To date, production results for Wells A, B and C have exceeded pre-drill expectations. Well A is exceeding expectations by 9 percent and outperforming the next-best offset well in similar geologic properties and structure by a 1.7 multiple based on 180-day cumulative oil production per foot of lateral. Well B is exceeding expectations by 13 percent and outproducing the next-highest performing offset by a 2.5 multiple. Likewise, Well C is exceeding expectations by 14 percent and outproducing the next-highest performing offset by a 1.7 multiple.

These positive results are proof of a dramatic increase in the number of effective clusters by successfully applying an HDP strategy with XLE. The case study data demonstrate that XLE diversion consistently can increase the PCE of an HDP completion design by maximizing perforating friction.
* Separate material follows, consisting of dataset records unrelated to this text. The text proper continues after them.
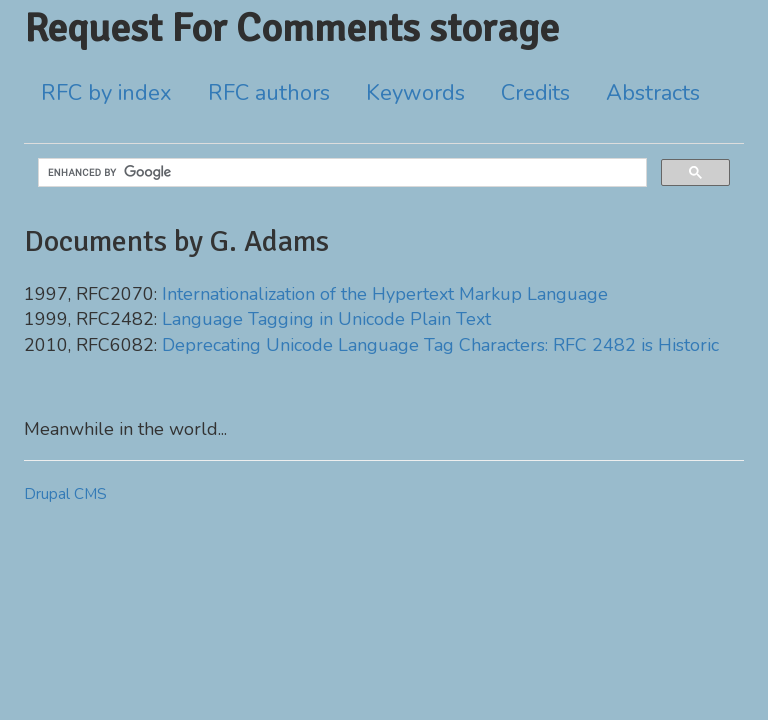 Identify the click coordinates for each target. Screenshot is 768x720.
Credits (535, 93)
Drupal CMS (65, 494)
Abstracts (653, 93)
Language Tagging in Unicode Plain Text (326, 319)
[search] (340, 173)
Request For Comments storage (291, 28)
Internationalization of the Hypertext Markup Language (385, 294)
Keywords (415, 93)
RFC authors (269, 93)
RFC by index (106, 93)
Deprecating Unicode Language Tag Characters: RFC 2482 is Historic (440, 345) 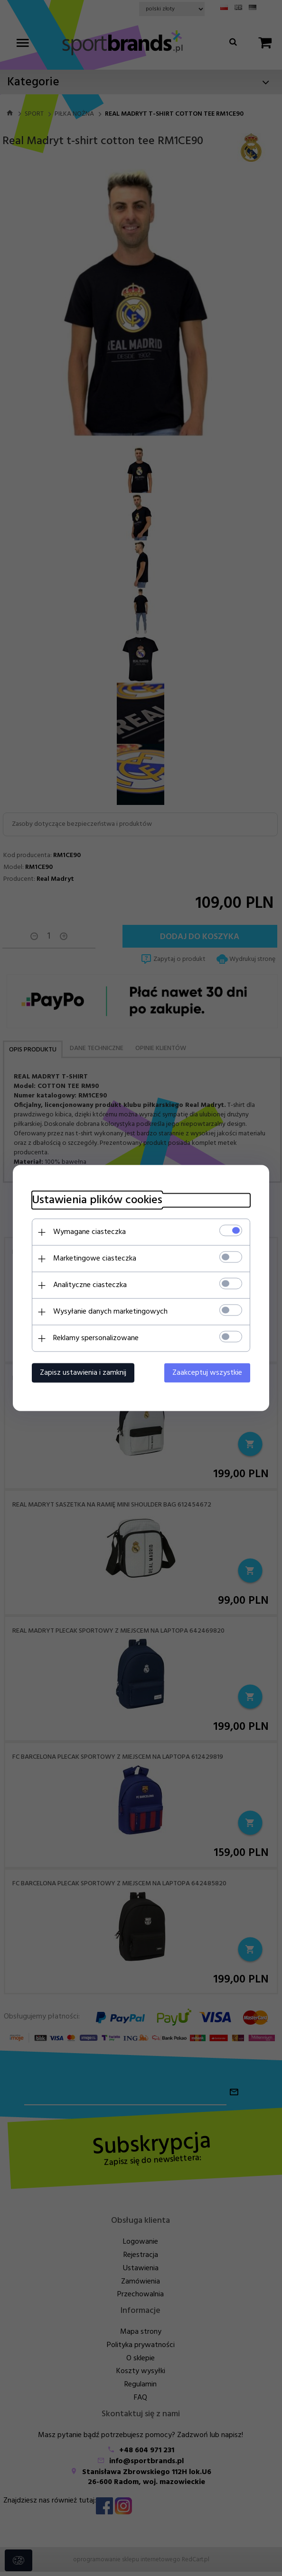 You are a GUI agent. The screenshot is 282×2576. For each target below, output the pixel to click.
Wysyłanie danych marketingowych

Wells A, B and C show a consistent increase in productivity, reserves and capital efficiency. Moreover, finding and development costs can be lowered through the combination of reduced completion costs and increased well productivity. The three case study wells have achieved a 15 percent average reduction in per barrel F&D costs while producing 170-250 percent more than their best offsets during the same number of producing days.
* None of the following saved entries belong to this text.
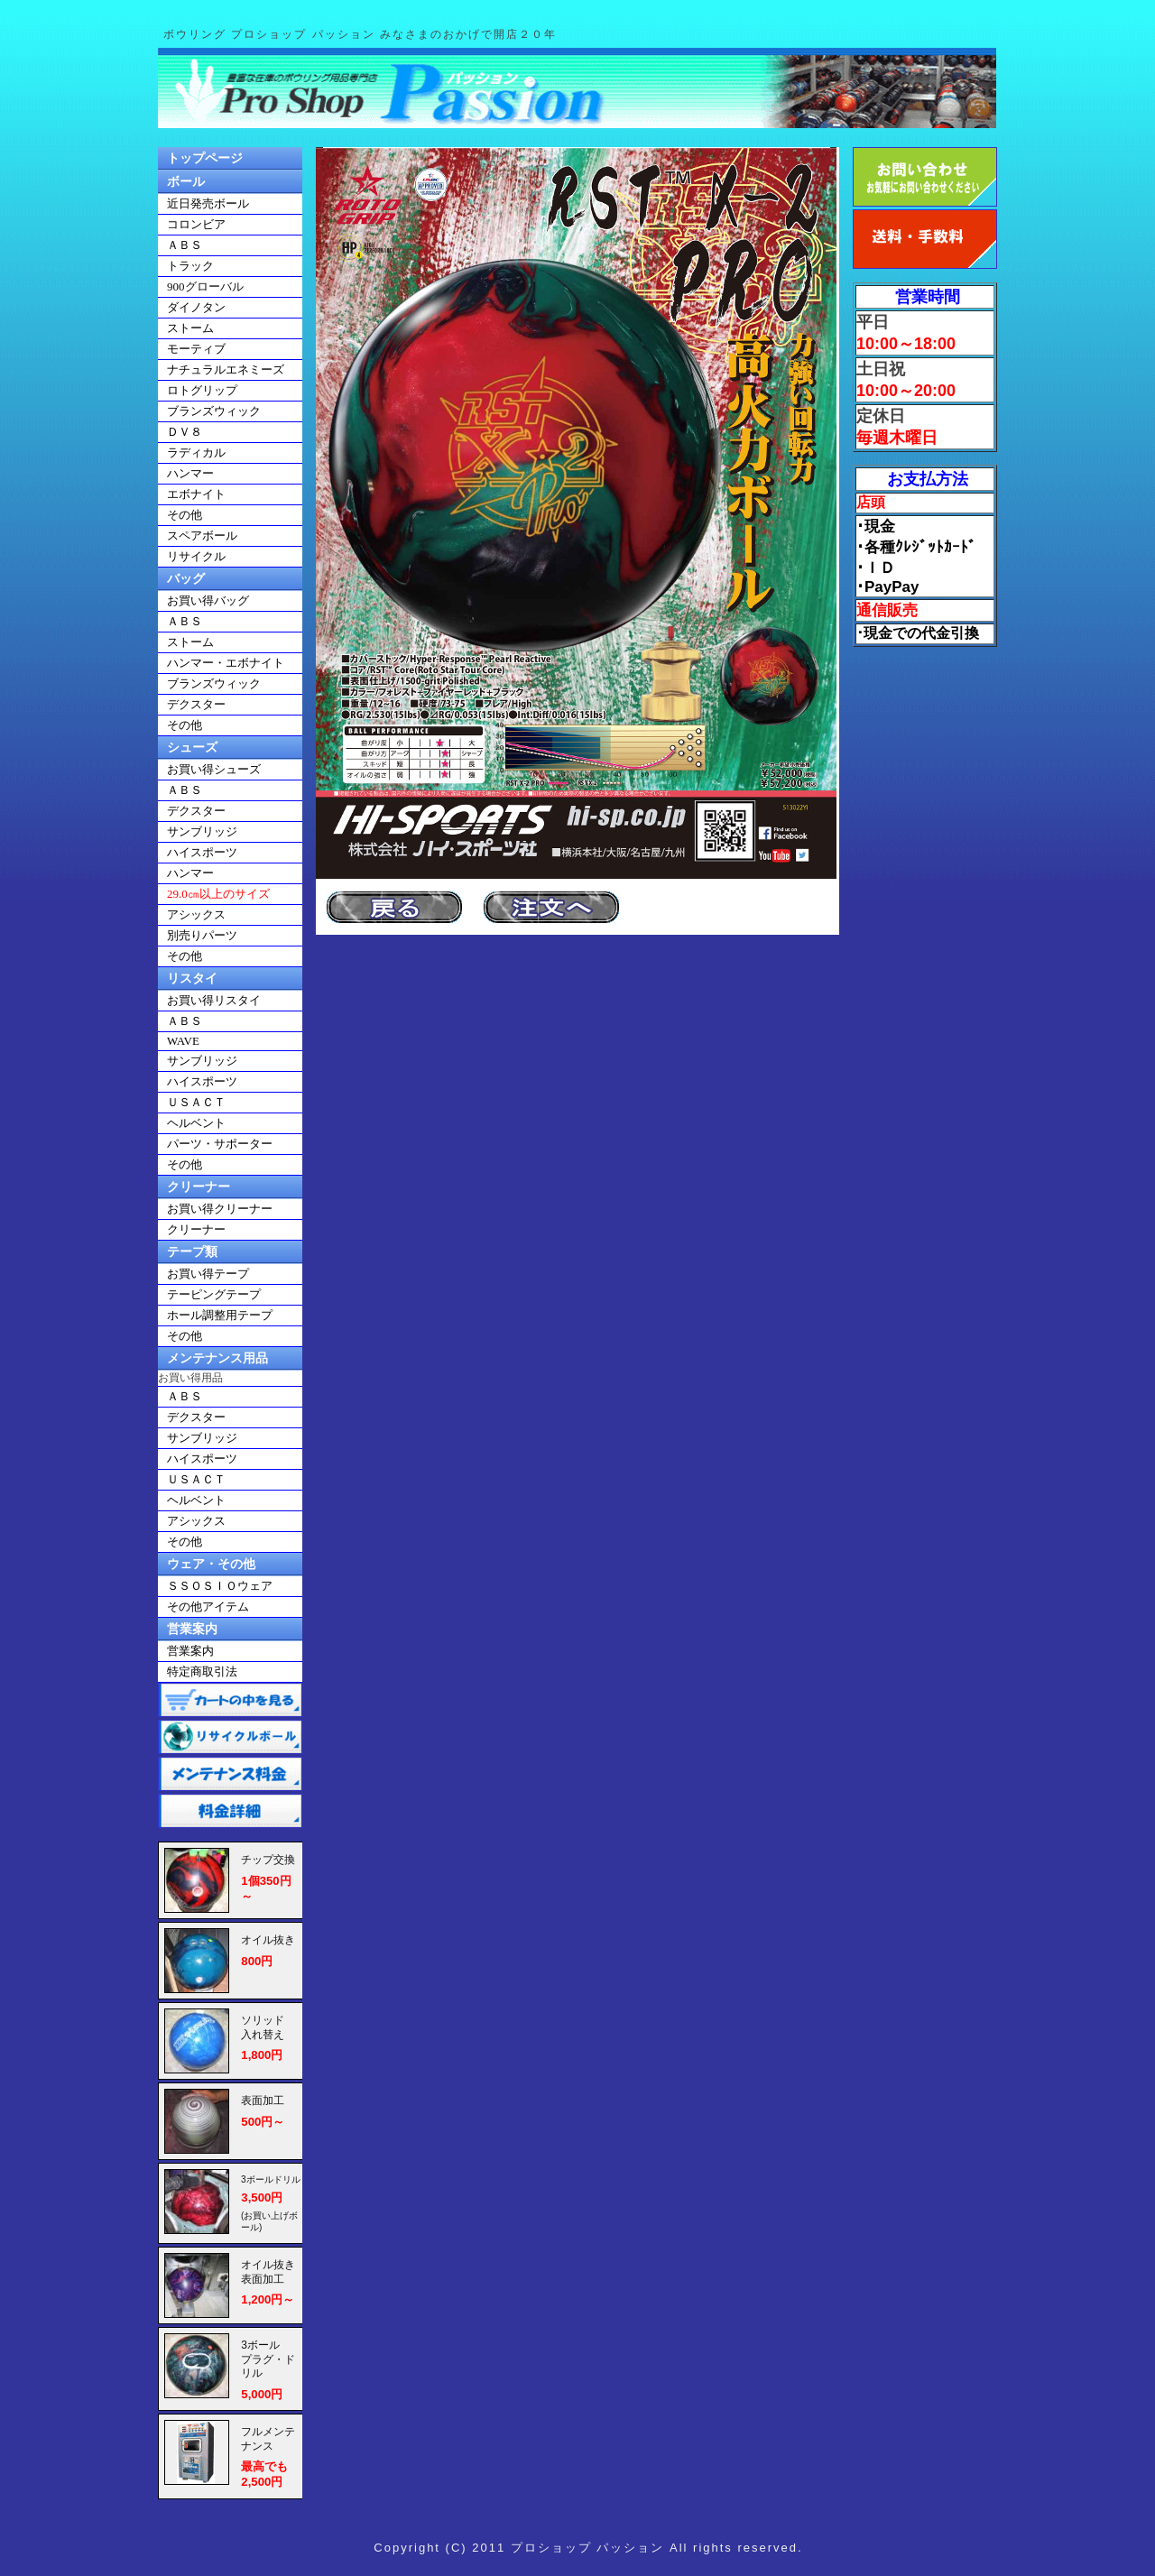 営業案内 (192, 1628)
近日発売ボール (208, 203)
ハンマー (190, 473)
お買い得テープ (208, 1273)
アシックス (196, 914)
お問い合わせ (925, 177)
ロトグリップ (202, 390)
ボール (186, 181)
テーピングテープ (214, 1294)
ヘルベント (196, 1123)
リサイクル (196, 556)
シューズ (192, 747)
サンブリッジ (202, 831)
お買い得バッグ (208, 600)
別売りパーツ (202, 935)
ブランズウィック (214, 411)
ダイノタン (196, 307)
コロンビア (196, 224)
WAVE (183, 1041)
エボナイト (196, 494)
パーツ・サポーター (220, 1143)
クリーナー (198, 1186)
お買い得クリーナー (220, 1208)
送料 (925, 239)
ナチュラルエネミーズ (225, 369)
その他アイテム (208, 1606)
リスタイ (192, 978)
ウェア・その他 (211, 1563)
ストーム (190, 328)
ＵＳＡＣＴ (196, 1102)
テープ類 (192, 1251)
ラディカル (196, 452)
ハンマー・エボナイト (225, 662)
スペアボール (202, 535)
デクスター (196, 704)
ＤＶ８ (184, 432)
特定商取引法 (202, 1671)
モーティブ (196, 348)
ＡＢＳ (184, 245)
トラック (190, 265)
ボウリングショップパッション (577, 88)
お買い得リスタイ (214, 1000)
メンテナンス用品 (217, 1358)
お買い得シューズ (214, 769)
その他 (184, 515)
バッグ (186, 578)
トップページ (205, 158)
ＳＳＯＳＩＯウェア (220, 1586)
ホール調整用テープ (220, 1315)
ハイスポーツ (202, 852)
Editor’s Note: The authors acknowledge Liberty Oilfield Services, PerfX Wireline, GEODynamics, Ziebel and ProTechnics for their roles in the ongoing field trials of the HDP/XLE completion design, as well as the early pioneering work in limited-entry perforating documented in SPE 184828 “Mining the Bakken: Driving Cluster Efficiency Higher using Particulate Diverters” and SPE 189880 “Mining the Bakken II: Pushing the Envelope with Extreme Limited Entry Perforating.” The papers were presented, respectively, at the 2017 and 2018 Society of Petroleum Engineers Hydraulic Fracturing Technology Conference.

Paul M. Weddle

PAUL M. WEDDLE is well completions manager for Liberty Resources II LLC, a Denver-based independent with operations in the Bakken Shale and Powder River Basin. He graduated in 2005 from the University of Texas at Austin with a B.S. in petroleum engineering, and began his career working for Shell as a completion engineer fracturing tight gas formations in Wyoming. Since then, Weddle has completed vertical and horizontal wells in unconventional oil and gas reservoirs in Utah, North Dakota, Texas and Oklahoma.

Larry Griffin

LARRY GRIFFIN is vice president of completion and production operations at Liberty Resources II LLC. With more than 35 years of experience, he began his career with ARCO in West Texas and Alaska. He joined Pinnacle Technologies in 1998 and was instrumental in developing and commercializing fracture and reservoir diagnostics technologies such as tiltmeter, fiber optics and microseismic. Griffin served as Newfield Exploration Co.’s completions manager for the Arkoma and Anadarko basins before joining Liberty Resources in 2011. He holds a B.S. in petroleum engineering from Texas Tech University.

C. Mark Pearson

C. MARK PEARSON is chief executive officer and president of Liberty Resources II LLC. He is a Society of Petroleum Engineers’ distinguished member with expertise in well completion and stimulation. Pearson is one of the pioneers of multistage hydraulic fracturing of horizontal wells, with more than 30 years of horizontal experience in West Texas, Alaska, the North Sea, the Mid-Continent, North Dakota and Wyoming. A former professor of petroleum engineering at the Colorado School of Mines, Pearson holds a B.S. and a Ph.D. from the Camborne School of Mines, and is a graduate of the Harvard Business School Advanced Management Program.